Images don't belong in the copy. Output the rest of the data exactly.
╭─ Provided entries
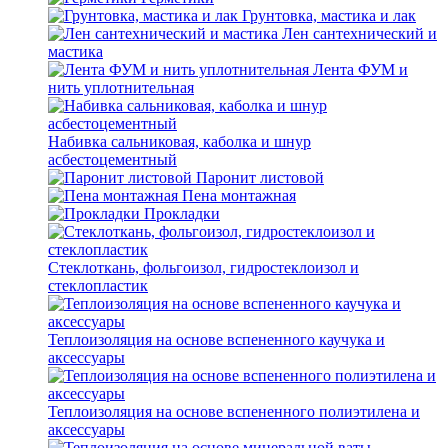
Грунтовка, мастика и лак
Лен сантехнический и
мастика
Лента ФУМ и
нить уплотнительная
Набивка сальниковая, каболка и шнур
асбестоцементный
Паронит листовой
Пена монтажная
Прокладки
Стеклоткань, фольгоизол, гидростеклоизол и
стеклопластик
Теплоизоляция на основе вспененного каучука и
аксессуары
Теплоизоляция на основе вспененного полиэтилена и
аксессуары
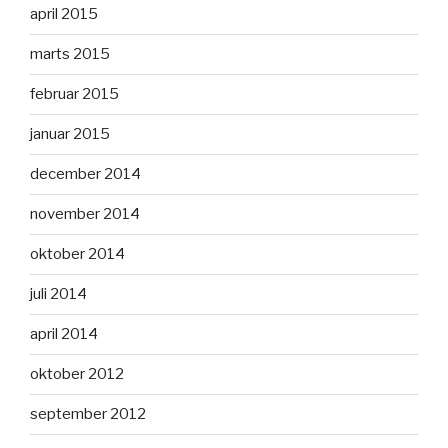
april 2015
marts 2015
februar 2015
januar 2015
december 2014
november 2014
oktober 2014
juli 2014
april 2014
oktober 2012
september 2012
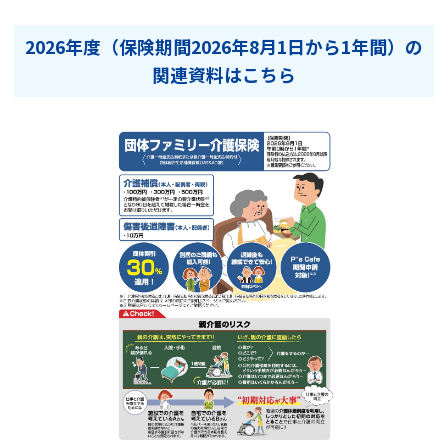
2026年度（保険期間2026年8月1日から1年間）の
関連資料はこちら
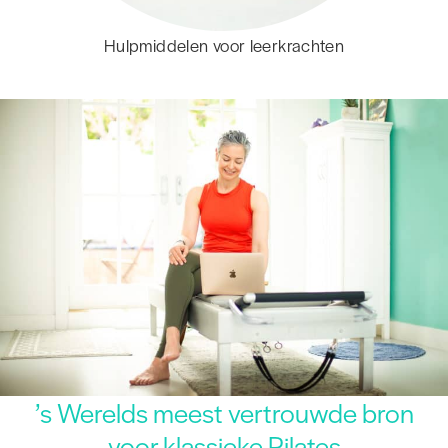
Hulpmiddelen voor leerkrachten
’s Werelds meest vertrouwde bron
voor klassieke Pilates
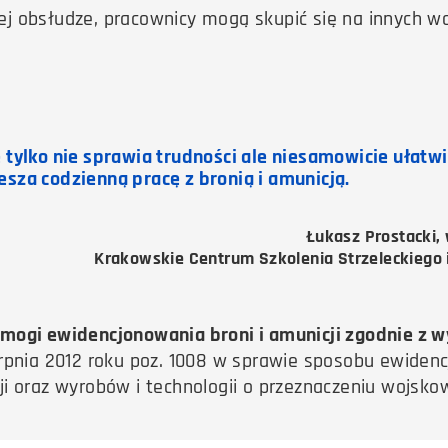
jnej obsłudze, pracownicy mogą skupić się na innych 
e tylko nie sprawia trudności ale niesamowicie ułatwi
esza codzienną pracę z bronią i amunicją.
Łukasz Prostacki, 
Krakowskie Centrum Szkolenia Strzeleckiego 
ymogi ewidencjonowania broni i amunicji zgodnie z
erpnia 2012 roku poz. 1008 w sprawie sposobu ewide
i oraz wyrobów i technologii o przeznaczeniu wojsko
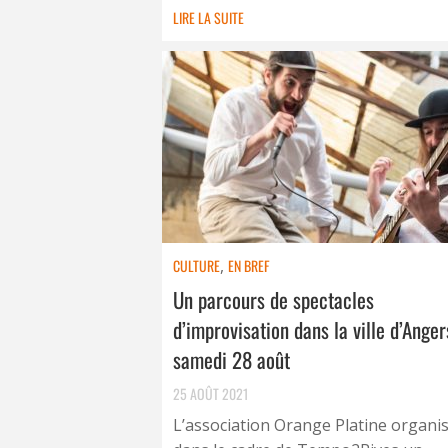
LIRE LA SUITE
CULTURE
,
EN BREF
Un parcours de spectacles
d’improvisation dans la ville d’Anger
samedi 28 août
25 AOÛT 2021
L’association Orange Platine organi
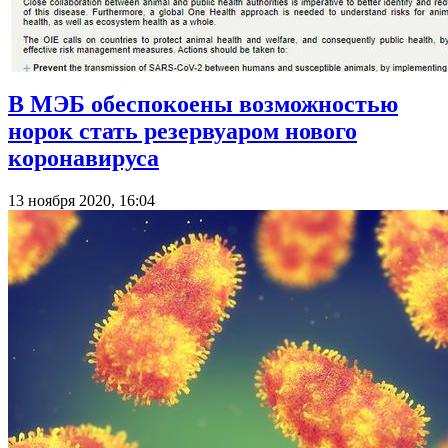
В МЭБ обеспокоены возможностью
норок стать резервуаром нового
коронавируса
13 ноября 2020, 16:04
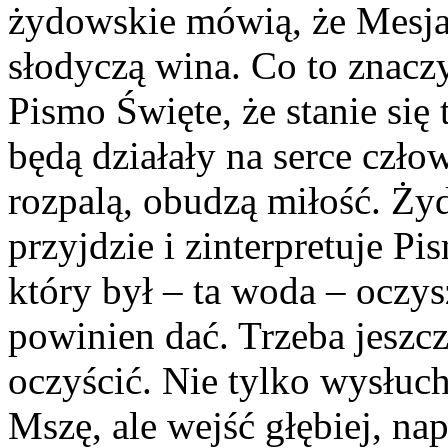
żydowskie mówią, że Mesjasz
słodyczą wina. Co to znaczy
Pismo Święte, że stanie się
będą działały na serce czło
rozpalą, obudzą miłość. Żyd
przyjdzie i zinterpretuje Pi
który był – ta woda – oczysz
powinien dać. Trzeba jeszcz
oczyścić. Nie tylko wysłuch
Mszę, ale wejść głębiej, nap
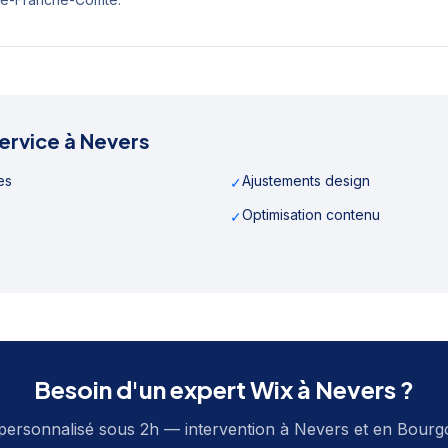
ervice à
Nevers
es
Ajustements design
✓
Optimisation contenu
✓
Besoin d'un expert Wix à
Nevers
?
personnalisé sous 2h — intervention à
Nevers
et en
Bourg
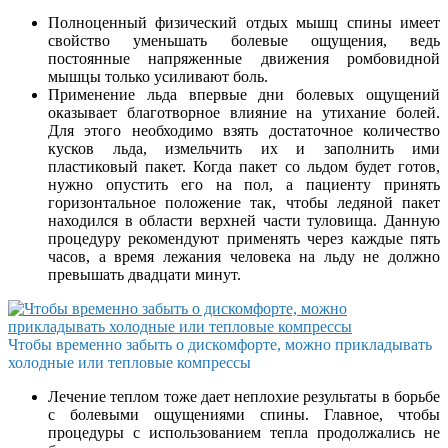
Полноценный физический отдых мышц спины имеет
свойство уменьшать болевые ощущения, ведь
постоянные напряженные движения ромбовидной
мышцы только усиливают боль.
Применение льда впервые дни болевых ощущений
оказывает благотворное влияние на утихание болей.
Для этого необходимо взять достаточное количество
кусков льда, измельчить их и заполнить ими
пластиковый пакет. Когда пакет со льдом будет готов,
нужно опустить его на пол, а пациенту принять
горизонтальное положение так, чтобы ледяной пакет
находился в области верхней части туловища. Данную
процедуру рекомендуют применять через каждые пять
часов, а время лежания человека на льду не должно
превышать двадцати минут.
Чтобы временно забыть о дискомфорте, можно прикладывать
холодные или тепловые компрессы
Лечение теплом тоже дает неплохие результаты в борьбе
с болевыми ощущениями спины. Главное, чтобы
процедуры с использованием тепла продолжались не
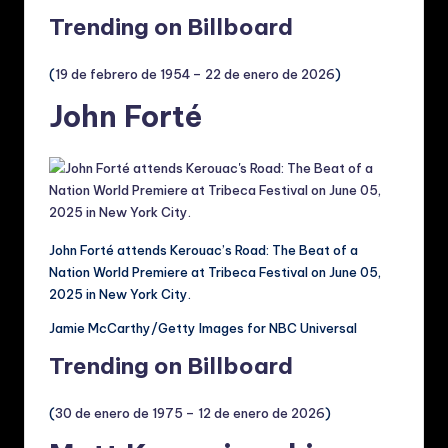
Trending on Billboard
(
19 de febrero de 1954 – 22 de enero de 2026
)
John Forté
John Forté attends Kerouac’s Road: The Beat of a
Nation World Premiere at Tribeca Festival on June 05,
2025 in New York City.
Jamie McCarthy/Getty Images for NBC Universal
Trending on Billboard
(
30 de enero de 1975 – 12 de enero de 2026
)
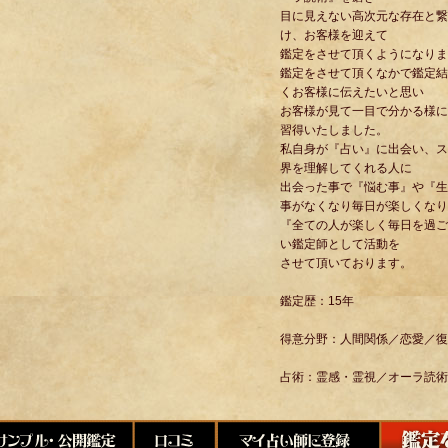
目に見えない高次元な存在と繋
け、お客様を迎えて
鑑定をさせて頂くようになりま
鑑定をさせて頂くなかで鑑定結
くお客様に伝えたいと思い
お客様が見て一目で分かる様に
習得いたしました。
私自身が『占い』に出会い、ス
界を理解してくれる人に
出会った事で『悩む事』や『生
事がなくなり毎日が楽しくなり
『全ての人が楽しく毎日を過ご
い鑑定師として活動を
させて頂いております。
鑑定歴：15年
得意分野：人間関係／恋愛／復
占術：霊感・霊視／オーラ読術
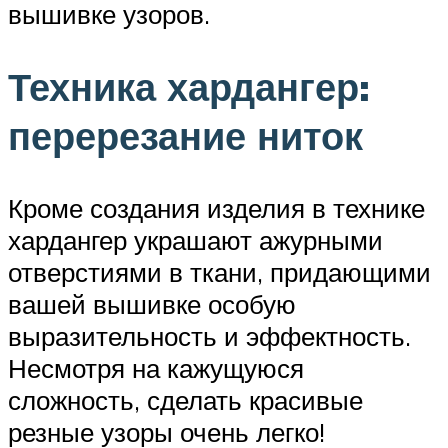
вышивке узоров.
Техника хардангер:
перерезание ниток
Кроме создания изделия в технике
хардангер украшают ажурными
отверстиями в ткани, придающими
вашей вышивке особую
выразительность и эффектность.
Несмотря на кажущуюся
сложность, сделать красивые
резные узоры очень легко!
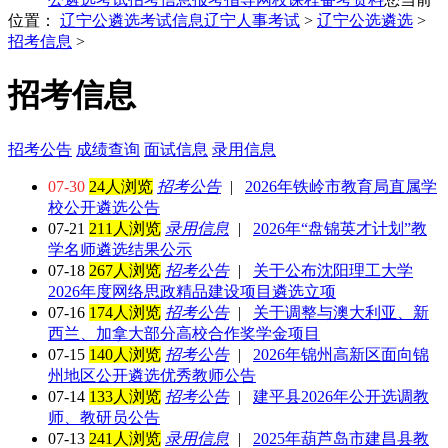
位置：
辽宁公遴选考试信息
辽宁人事考试
>
辽宁公选遴选
>
招考信息
>
招考信息
招考公告
成绩查询
面试信息
录用信息
07-30
24人浏览
招考公告
|
2026年铁岭市教育局直属学
校公开遴选公告
07-21
211人浏览
录用信息
|
2026年“盘锦英才计划”教
学名师遴选结果公示
07-18
267人浏览
招考公告
|
关于公布沈阳理工大学
2026年度网络思政精品建设项目遴选立项
07-16
174人浏览
招考公告
|
关于调整与澳大利亚、新
西兰、加拿大部分高校合作奖学金项目
07-15
140人浏览
招考公告
|
2026年锦州高新区面向锦
州地区公开遴选优秀教师公告
07-14
133人浏览
招考公告
|
建平县2026年公开选调教
师、教研员公告
07-13
241人浏览
录用信息
|
2025年葫芦岛市建昌县教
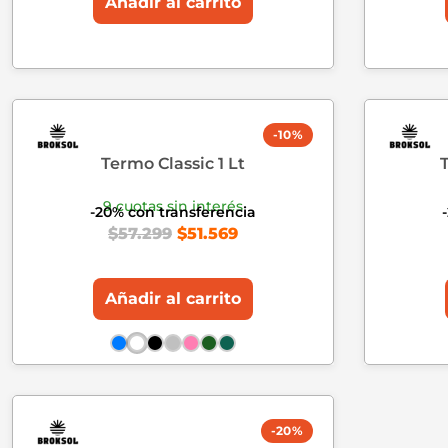
Añadir al carrito
-10%
Termo Classic 1 Lt
9 cuotas sin interés
-20% con transferencia
$
57.299
$
51.569
Añadir al carrito
-20%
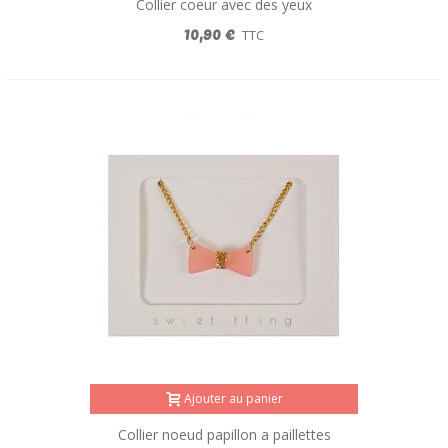
Collier coeur avec des yeux
10,90 €
TTC
Ajouter au panier
Collier noeud papillon a paillettes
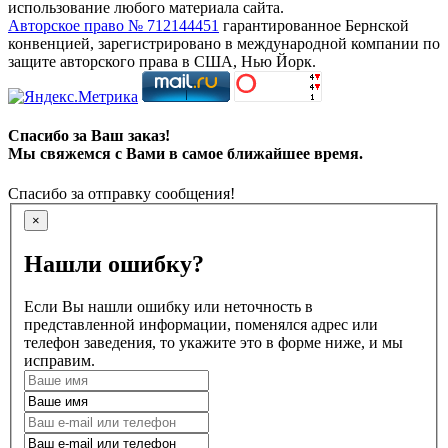
использование любого материала сайта.
Авторское право № 712144451
гарантированное Бернской
конвенцией, зарегистрировано в международной компании по
защите авторского права в США, Нью Йорк.
Спасибо за Ваш заказ!
Мы свяжемся с Вами в самое ближайшее время.
Спасибо за отправку сообщения!
×
Нашли ошибку?
Если Вы нашли ошибку или неточность в
представленной информации, поменялся адрес или
телефон заведения, то укажите это в форме ниже, и мы
исправим.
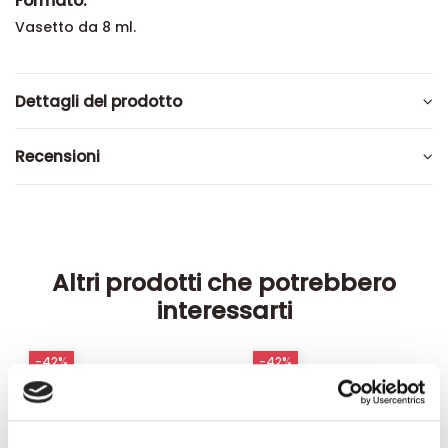
Formato:
Vasetto da 8 ml.
Dettagli del prodotto
Recensioni
Altri prodotti che potrebbero
interessarti
-42%
-42%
╰─
Exercise output:
Грунтовка, мастика и лак
Лен сантехнический и
мастика
Лента ФУМ и
нить уплотнительная
Набивка сальниковая, каболка и шнур
асбестоцементный
Паронит листовой
Пена монтажная
Прокладки
Стеклоткань, фольгоизол, гидростеклоизол и
стеклопластик
Теплоизоляция на основе вспененного каучука и
аксессуары
Теплоизоляция на основе вспененного полиэтилена и
аксессуары
april 2015
marts 2015
februar 2015
januar 2015
december 2014
november 2014
oktober 2014
juli 2014
april 2014
oktober 2012
september 2012
2026年度（保険期間2026年8月1日から1年間）の
関連資料はこちら
Hulpmiddelen voor leerkrachten
’s Werelds meest vertrouwde bron
voor klassieke Pilates
jnej obsłudze, pracownicy mogą skupić się na innych 
e tylko nie sprawia trudności ale niesamowicie ułatwi
esza codzienną pracę z bronią i amunicją.
Łukasz Prostacki, 
Krakowskie Centrum Szkolenia Strzeleckiego 
ymogi ewidencjonowania broni i amunicji zgodnie z
erpnia 2012 roku poz. 1008 w sprawie sposobu ewide
i oraz wyrobów i technologii o przeznaczeniu wojsko
LIRE LA SUITE
CULTURE
,
EN BREF
Un parcours de spectacles
d’improvisation dans la ville d’Anger
samedi 28 août
25 AOÛT 2021
L’association Orange Platine organi
В МЭБ обеспокоены возможностью
норок стать резервуаром нового
коронавируса
13 ноября 2020, 16:04
żydowskie mówią, że Mesjasz
słodyczą wina. Co to znaczy
Pismo Święte, że stanie się
będą działały na serce czło
rozpalą, obudzą miłość. Żyd
przyjdzie i zinterpretuje Pi
który był – ta woda – oczysz
powinien dać. Trzeba jeszcz
oczyścić. Nie tylko wysłuch
Mszę, ale wejść głębiej, nap
ervice à
Nevers
es
Ajustements design
✓
Optimisation contenu
✓
Besoin d'un expert Wix à
Nevers
?
personnalisé sous 2h — intervention à
Nevers
et en
Bourg
Полноценный физический отдых мышц спины имеет
свойство уменьшать болевые ощущения, ведь
постоянные напряженные движения ромбовидной
мышцы только усиливают боль.
Применение льда впервые дни болевых ощущений
оказывает благотворное влияние на утихание болей.
Для этого необходимо взять достаточное количество
кусков льда, измельчить их и заполнить ими
пластиковый пакет. Когда пакет со льдом будет готов,
нужно опустить его на пол, а пациенту принять
горизонтальное положение так, чтобы ледяной пакет
находился в области верхней части туловища. Данную
процедуру рекомендуют применять через каждые пять
часов, а время лежания человека на льду не должно
превышать двадцати минут.
Чтобы временно забыть о дискомфорте, можно прикладывать
холодные или тепловые компрессы
Лечение теплом тоже дает неплохие результаты в борьбе
с болевыми ощущениями спины. Главное, чтобы
процедуры с использованием тепла продолжались не
Trending on Billboard
(
19 de febrero de 1954 – 22 de enero de 2026
)
John Forté
John Forté attends Kerouac’s Road: The Beat of a
Nation World Premiere at Tribeca Festival on June 05,
2025 in New York City.
Jamie McCarthy/Getty Images for NBC Universal
Trending on Billboard
(
30 de enero de 1975 – 12 de enero de 2026
)
目に見えない高次元な存在と繋
け、お客様を迎えて
鑑定をさせて頂くようになりま
鑑定をさせて頂くなかで鑑定結
くお客様に伝えたいと思い
お客様が見て一目で分かる様に
習得いたしました。
私自身が『占い』に出会い、ス
界を理解してくれる人に
出会った事で『悩む事』や『生
事がなくなり毎日が楽しくなり
『全ての人が楽しく毎日を過ご
い鑑定師として活動を
させて頂いております。
鑑定歴：15年
得意分野：人間関係／恋愛／復
占術：霊感・霊視／オーラ読術
вышивке узоров.
Техника хардангер:
перерезание ниток
Кроме создания изделия в технике
хардангер украшают ажурными
отверстиями в ткани, придающими
вашей вышивке особую
выразительность и эффектность.
Несмотря на кажущуюся
сложность, сделать красивые
резные узоры очень легко!
位置：
辽宁公遴选考试信息
辽宁人事考试
>
辽宁公选遴选
>
招考信息
>
招考信息
招考公告
成绩查询
面试信息
录用信息
07-30
24人浏览
招考公告
|
2026年铁岭市教育局直属学
校公开遴选公告
07-21
211人浏览
录用信息
|
2026年“盘锦英才计划”教
学名师遴选结果公示
07-18
267人浏览
招考公告
|
关于公布沈阳理工大学
2026年度网络思政精品建设项目遴选立项
07-16
174人浏览
招考公告
|
关于调整与澳大利亚、新
西兰、加拿大部分高校合作奖学金项目
07-15
140人浏览
招考公告
|
2026年锦州高新区面向锦
州地区公开遴选优秀教师公告
07-14
133人浏览
招考公告
|
建平县2026年公开选调教
师、教研员公告
07-13
241人浏览
录用信息
|
2025年葫芦岛市建昌县教
Añadir al carrito
-10%
Termo Classic 1 Lt
9 cuotas sin interés
-20% con transferencia
$
57.299
$
51.569
Añadir al carrito
-20%
Collier coeur avec des yeux
10,90 €
TTC
Ajouter au panier
Collier noeud papillon a paillettes
использование любого материала сайта.
Авторское право № 712144451
гарантированное Бернской
конвенцией, зарегистрировано в международной компании по
защите авторского права в США, Нью Йорк.
Спасибо за Ваш заказ!
Мы свяжемся с Вами в самое ближайшее время.
Спасибо за отправку сообщения!
×
Нашли ошибку?
Если Вы нашли ошибку или неточность в
представленной информации, поменялся адрес или
телефон заведения, то укажите это в форме ниже, и мы
исправим.
Formato:
Vasetto da 8 ml.
Dettagli del prodotto
Recensioni
Altri prodotti che potrebbero
interessarti
-42%
-42%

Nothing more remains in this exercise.